Soil in the northeast of Thailand showed a few abiotic factors that were significantly different when compared between soil that positive and negative for B. pseudomallei19, 20. Acidic pH range was found to be related to the present of B. pseudomallei. The soil in this experiment was obtained from the area where B. pseudomallei were found, however, the pH was not in the acidic condition. When B. pseudomallei p37 was inoculated into the soil and incubated for 4 weeks, the bacterium showed ability to grow in this soil condition. The soil in B. amyloliquefaciens N3-8 control tube and co-culture in all ratios showed the increased in pH value in alkali range and more than soil with B. pseudomallei alone. This range of pH may not suitable forB. pseudomallei, however, the alkaline pH alone was not enough to decrease a large number of B. pseudomallei as seen in 1:50 and 1:100 ratios. The changes of pH if apply in the soil that found to be acidic may help improve the quality of soil. Nevertheless, more experiments have to be set-up in order to prove this hypothesis. The secondary metabolites from B. amyloliquefaciens N3-8 were reported to inhibit a range of pathogen but not non-pathogenic bacteria in soil even a closely related B. thailandensis 8. Moreover, the bacterium was isolated from soil in the northeast of Thailand that unlikely to do harm to the ecosystem. However, investigation of bacterial diversity in soil after treatment with B. amyloliquefaciens N3-8 should be perform to confirm.

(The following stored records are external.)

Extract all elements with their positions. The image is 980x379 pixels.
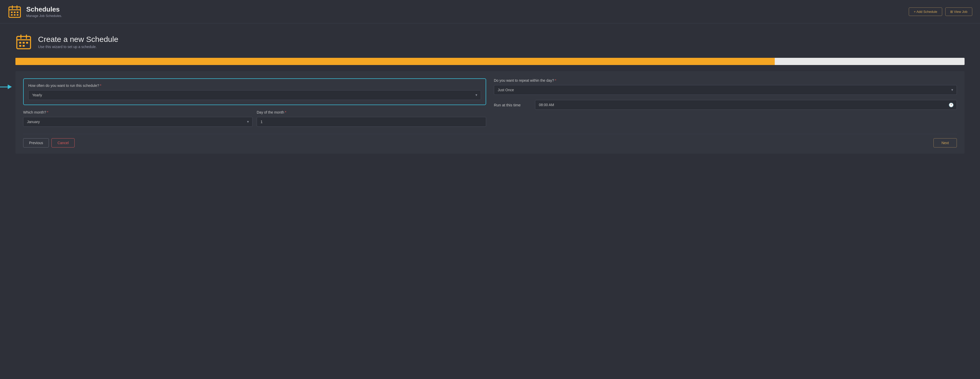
run-at-row: Run at this time 🕐 — [494, 100, 957, 110]
repeat-row: Do you want to repeat within the day?* J… — [494, 78, 957, 95]
form-card: How often do you want to run this schedu… — [16, 71, 964, 154]
frequency-select-wrapper: Once Hourly Daily Weekly Monthly Yearly … — [28, 90, 481, 100]
repeat-select-wrapper: Just Once Every N Minutes Every N Hours … — [494, 85, 957, 95]
frequency-label: How often do you want to run this schedu… — [28, 84, 481, 87]
arrow-head — [8, 84, 12, 89]
form-footer: Previous Cancel Next — [23, 134, 957, 147]
wizard-subtitle: Use this wizard to set up a schedule. — [38, 45, 118, 49]
header-calendar-icon — [8, 5, 22, 19]
svg-rect-14 — [19, 42, 21, 44]
form-col-left: How often do you want to run this schedu… — [23, 78, 486, 127]
clock-icon: 🕐 — [949, 103, 954, 108]
repeat-select[interactable]: Just Once Every N Minutes Every N Hours — [494, 85, 957, 95]
svg-rect-6 — [17, 11, 19, 13]
footer-left-buttons: Previous Cancel — [23, 138, 75, 147]
day-input[interactable] — [257, 117, 486, 127]
wizard-title-block: Create a new Schedule Use this wizard to… — [38, 35, 118, 49]
run-at-label: Run at this time — [494, 103, 530, 107]
day-label: Day of the month* — [257, 110, 486, 114]
svg-rect-16 — [26, 42, 28, 44]
sub-fields-row: Which month?* January February March Apr… — [23, 110, 486, 127]
svg-rect-5 — [14, 11, 16, 13]
wizard-calendar-icon — [16, 34, 32, 50]
view-job-button[interactable]: ⊞ View Job — [945, 8, 972, 16]
day-field: Day of the month* — [257, 110, 486, 127]
form-col-right: Do you want to repeat within the day?* J… — [494, 78, 957, 127]
repeat-label: Do you want to repeat within the day?* — [494, 78, 957, 82]
month-select-wrapper: January February March April May June Ju… — [23, 117, 253, 127]
page-header: Schedules Manage Job Schedules. + Add Sc… — [0, 0, 980, 24]
wizard-title: Create a new Schedule — [38, 35, 118, 44]
month-select[interactable]: January February March April May June Ju… — [23, 117, 253, 127]
form-row-main: How often do you want to run this schedu… — [23, 78, 957, 127]
app-title: Schedules — [26, 5, 62, 13]
time-input-wrapper: 🕐 — [535, 100, 957, 110]
next-button[interactable]: Next — [934, 138, 957, 147]
month-label: Which month?* — [23, 110, 253, 114]
progress-bar-container — [16, 58, 964, 65]
time-input[interactable] — [535, 100, 957, 110]
month-field: Which month?* January February March Apr… — [23, 110, 253, 127]
add-schedule-button[interactable]: + Add Schedule — [909, 8, 942, 16]
frequency-select[interactable]: Once Hourly Daily Weekly Monthly Yearly — [28, 90, 481, 100]
svg-rect-7 — [11, 14, 13, 16]
svg-rect-9 — [17, 14, 19, 16]
highlighted-section: How often do you want to run this schedu… — [23, 78, 486, 105]
header-title-block: Schedules Manage Job Schedules. — [26, 5, 62, 18]
svg-rect-17 — [19, 45, 21, 47]
header-actions: + Add Schedule ⊞ View Job — [909, 8, 972, 16]
arrow-indicator — [0, 84, 12, 89]
svg-rect-18 — [22, 45, 25, 47]
app-subtitle: Manage Job Schedules. — [26, 14, 62, 18]
previous-button[interactable]: Previous — [23, 138, 49, 147]
svg-rect-15 — [22, 42, 25, 44]
wizard-header: Create a new Schedule Use this wizard to… — [16, 34, 964, 50]
svg-rect-8 — [14, 14, 16, 16]
svg-rect-4 — [11, 11, 13, 13]
cancel-button[interactable]: Cancel — [51, 138, 75, 147]
main-content: Create a new Schedule Use this wizard to… — [0, 24, 980, 164]
arrow-line — [0, 87, 8, 87]
progress-bar-fill — [16, 58, 775, 65]
header-left: Schedules Manage Job Schedules. — [8, 5, 62, 19]
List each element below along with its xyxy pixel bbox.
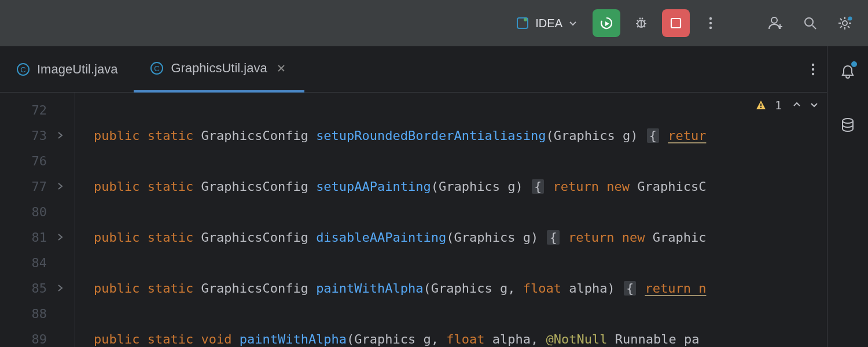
database-icon — [840, 117, 856, 133]
run-restart-icon — [599, 16, 614, 31]
notifications-button[interactable] — [836, 60, 859, 83]
svg-rect-33 — [760, 107, 762, 108]
chevron-right-icon — [56, 131, 64, 139]
settings-button[interactable] — [831, 9, 859, 37]
more-actions-button[interactable] — [697, 9, 724, 37]
code-line[interactable]: public static void paintWithAlpha(Graphi… — [94, 326, 827, 347]
svg-point-19 — [805, 18, 813, 26]
code-line[interactable] — [94, 250, 827, 275]
stop-icon — [670, 17, 682, 29]
line-number: 81 — [32, 230, 47, 245]
kebab-icon — [709, 16, 712, 30]
svg-point-13 — [709, 17, 712, 20]
problems-widget[interactable]: 1 — [755, 98, 819, 112]
search-icon — [803, 16, 818, 31]
gutter-line: 76 — [0, 148, 75, 174]
svg-point-31 — [812, 72, 814, 75]
svg-point-15 — [709, 27, 712, 29]
line-number: 89 — [32, 332, 47, 346]
run-button[interactable] — [593, 9, 620, 37]
person-add-icon — [767, 15, 784, 31]
svg-point-30 — [812, 68, 814, 70]
svg-point-22 — [848, 17, 852, 21]
svg-line-9 — [644, 26, 645, 27]
next-problem-button[interactable] — [810, 98, 819, 112]
gutter: 72737677808184858889 — [0, 93, 75, 347]
warning-icon — [755, 99, 767, 111]
fold-toggle[interactable] — [55, 283, 65, 293]
fold-toggle[interactable] — [55, 232, 65, 242]
chevron-down-icon — [810, 100, 819, 109]
code-editor[interactable]: 72737677808184858889 1 public static Gra… — [0, 93, 827, 347]
line-number: 85 — [32, 281, 47, 296]
main-area: C ImageUtil.java C GraphicsUtil.java 727… — [0, 46, 868, 347]
run-configuration-selector[interactable]: IDEA — [507, 13, 586, 34]
svg-line-7 — [644, 20, 645, 21]
tab-label: ImageUtil.java — [37, 62, 117, 77]
app-icon — [516, 16, 529, 30]
editor-area: C ImageUtil.java C GraphicsUtil.java 727… — [0, 46, 827, 347]
chevron-down-icon — [568, 19, 578, 28]
fold-toggle[interactable] — [55, 181, 65, 191]
gutter-line: 81 — [0, 224, 75, 250]
code-line[interactable] — [94, 199, 827, 224]
gutter-line: 73 — [0, 123, 75, 148]
svg-text:C: C — [20, 65, 25, 74]
tab-close-button[interactable] — [274, 61, 288, 75]
run-config-label: IDEA — [535, 17, 562, 30]
line-number: 73 — [32, 128, 47, 143]
svg-rect-32 — [760, 104, 762, 106]
line-number: 77 — [32, 179, 47, 194]
gutter-line: 85 — [0, 275, 75, 301]
editor-tabbar: C ImageUtil.java C GraphicsUtil.java — [0, 46, 827, 93]
svg-line-8 — [637, 26, 638, 27]
gutter-line: 88 — [0, 301, 75, 326]
search-everywhere-button[interactable] — [796, 9, 824, 37]
code-line[interactable] — [94, 301, 827, 326]
titlebar: IDEA — [0, 0, 868, 46]
svg-point-16 — [771, 17, 777, 23]
svg-point-1 — [524, 18, 527, 21]
gear-icon — [837, 15, 853, 31]
chevron-up-icon — [792, 100, 801, 109]
line-number: 80 — [32, 205, 47, 219]
chevron-right-icon — [56, 284, 64, 292]
prev-problem-button[interactable] — [792, 98, 801, 112]
code-with-me-button[interactable] — [762, 9, 789, 37]
code-viewport[interactable]: 1 public static GraphicsConfig setupRoun… — [75, 93, 827, 347]
fold-toggle[interactable] — [55, 130, 65, 141]
svg-point-11 — [642, 18, 643, 20]
svg-point-10 — [639, 18, 641, 20]
gutter-line: 89 — [0, 326, 75, 347]
code-line[interactable]: public static GraphicsConfig setupAAPain… — [94, 174, 827, 199]
warning-count: 1 — [775, 98, 782, 112]
gutter-line: 72 — [0, 97, 75, 123]
code-line[interactable]: public static GraphicsConfig setupRounde… — [94, 123, 827, 148]
line-number: 88 — [32, 307, 47, 321]
gutter-line: 80 — [0, 199, 75, 224]
database-tool-button[interactable] — [836, 113, 859, 136]
notification-dot — [851, 61, 857, 67]
close-icon — [277, 64, 285, 72]
gutter-line: 84 — [0, 250, 75, 275]
svg-point-34 — [843, 119, 853, 123]
code-line[interactable] — [94, 148, 827, 174]
java-class-icon: C — [150, 61, 164, 75]
chevron-right-icon — [56, 182, 64, 190]
code-line[interactable]: public static GraphicsConfig paintWithAl… — [94, 275, 827, 301]
svg-point-14 — [709, 22, 712, 24]
code-line[interactable] — [94, 97, 827, 123]
java-class-icon: C — [16, 62, 30, 76]
stop-button[interactable] — [662, 9, 690, 37]
svg-point-29 — [812, 63, 814, 65]
tab-imageutil[interactable]: C ImageUtil.java — [0, 46, 134, 92]
code-line[interactable]: public static GraphicsConfig disableAAPa… — [94, 224, 827, 250]
svg-line-20 — [812, 25, 816, 29]
debug-button[interactable] — [627, 9, 655, 37]
svg-line-6 — [637, 20, 638, 21]
tab-label: GraphicsUtil.java — [171, 61, 267, 76]
tab-graphicsutil[interactable]: C GraphicsUtil.java — [134, 46, 304, 93]
tab-more-button[interactable] — [799, 46, 827, 92]
right-tool-rail — [827, 46, 868, 347]
svg-rect-12 — [671, 19, 681, 28]
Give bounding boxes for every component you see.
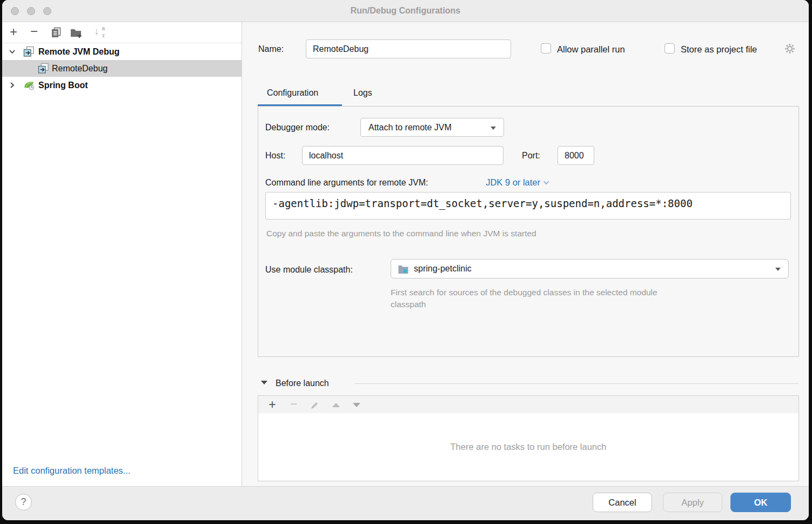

The 1:300 ratio of B. pseudomallei: B. amyloliquefaciensN3-8 bio-control can clearly decrease B. pseudomallei in laboratory soil condition. The pH changed may come from the secondary metabolites of B. amyloliquefaciens N3-8. Further investigation of the bio-control in a field experiment should provide more information if B. amyloliquefaciens N3-8 can be used as a bio-control of B. pseudomallei in nature.
This study was supported by the Melioidosis Research Center (MRC), Faculty of Medicine, Khon Kaen university, Khon Kaen, Thailand and the Royal Golden Jubilee Ph.D. Program (RGJ:4.O.KK/51/I.1.A. XX).